SLUSBC8C December 2013 – July 2018
The WPC communication uses a modulation technique termed backscatter modulation where the receiver coil is dynamically loaded to provide amplitude modulation of the transmitter's coil voltage and current. This scheme is possible due to the fundamental behavior between two loosely coupled inductors (that is, between the Tx and Rx coil). This type of modulation can be accomplished by switching in and out a resistor at the output of the rectifier, or by switching in and out a capacitor across the AC1/AC2 net. Figure 20 shows how to implement resistive modulation.
Figure 21 shows how to implement capacitive modulation.
The amplitude change in Tx coil voltage or current can be detected by the transmitters decoder. Figure 22 shows the resulting signal observed by the Tx.
The WPC protocol uses a differential biphase encoding scheme to modulate the data bits onto the Tx coil voltage and current. Each data bit is aligned at a full period of 0.5 ms (tCLK) or 2 kHz. An encoded ONE results in two transitions during the bit period and an encoded ZERO results in a single transition. See Figure 23 for an example of the differential biphase encoding.
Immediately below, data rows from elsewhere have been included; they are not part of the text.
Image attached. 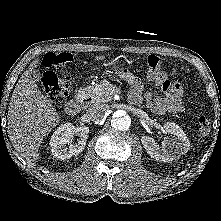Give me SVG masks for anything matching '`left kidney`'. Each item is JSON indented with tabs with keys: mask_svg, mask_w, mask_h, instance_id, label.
<instances>
[{
	"mask_svg": "<svg viewBox=\"0 0 221 221\" xmlns=\"http://www.w3.org/2000/svg\"><path fill=\"white\" fill-rule=\"evenodd\" d=\"M164 131L171 134L160 146L152 137L142 136L141 142L147 153L157 161L168 162L188 152L190 141L180 126L172 122L164 124Z\"/></svg>",
	"mask_w": 221,
	"mask_h": 221,
	"instance_id": "obj_1",
	"label": "left kidney"
}]
</instances>
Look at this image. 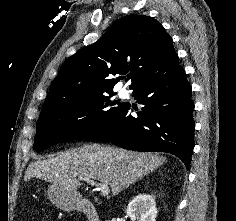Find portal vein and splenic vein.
<instances>
[{"instance_id":"1","label":"portal vein and splenic vein","mask_w":236,"mask_h":221,"mask_svg":"<svg viewBox=\"0 0 236 221\" xmlns=\"http://www.w3.org/2000/svg\"><path fill=\"white\" fill-rule=\"evenodd\" d=\"M80 180H83L91 185L99 186L102 196H108V194L110 192V188L106 184H97L93 180L86 178V177H82V178H80Z\"/></svg>"}]
</instances>
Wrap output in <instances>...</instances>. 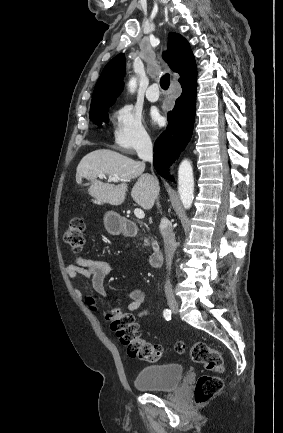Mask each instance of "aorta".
Masks as SVG:
<instances>
[{"instance_id":"1","label":"aorta","mask_w":283,"mask_h":433,"mask_svg":"<svg viewBox=\"0 0 283 433\" xmlns=\"http://www.w3.org/2000/svg\"><path fill=\"white\" fill-rule=\"evenodd\" d=\"M128 87L133 93L137 87V79L131 78ZM178 191L184 208L189 209L194 198V177L192 165L187 159L181 162L178 169Z\"/></svg>"}]
</instances>
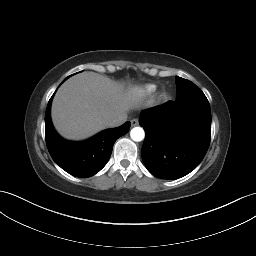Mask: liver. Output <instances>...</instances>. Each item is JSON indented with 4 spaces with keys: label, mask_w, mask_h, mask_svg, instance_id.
Listing matches in <instances>:
<instances>
[{
    "label": "liver",
    "mask_w": 256,
    "mask_h": 256,
    "mask_svg": "<svg viewBox=\"0 0 256 256\" xmlns=\"http://www.w3.org/2000/svg\"><path fill=\"white\" fill-rule=\"evenodd\" d=\"M142 104L143 99L135 89L94 72H83L58 89L51 117L59 134L81 140L109 127L112 120ZM151 104L149 100L145 106Z\"/></svg>",
    "instance_id": "1"
}]
</instances>
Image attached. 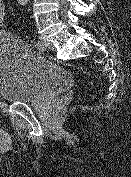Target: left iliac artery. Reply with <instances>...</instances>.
Returning <instances> with one entry per match:
<instances>
[{
    "instance_id": "1",
    "label": "left iliac artery",
    "mask_w": 131,
    "mask_h": 177,
    "mask_svg": "<svg viewBox=\"0 0 131 177\" xmlns=\"http://www.w3.org/2000/svg\"><path fill=\"white\" fill-rule=\"evenodd\" d=\"M35 46L40 49L42 47V44L39 41H36Z\"/></svg>"
}]
</instances>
The bits are sent LSB first and use an 11-bit asynchronous serial format for each portion of the packet. This includes one start bit, n-data bytes, a parity bit, and a single stop bit. The start bit is always ZERO and the parity bit is odd. The stop bit is always ONE. Figure 24 shows the details of the asynchronous serial format.
Each packet format is organized as shown in Figure 25.
Figure 16 shows an example waveform of the receiver sending a rectified power packet (header 0x04).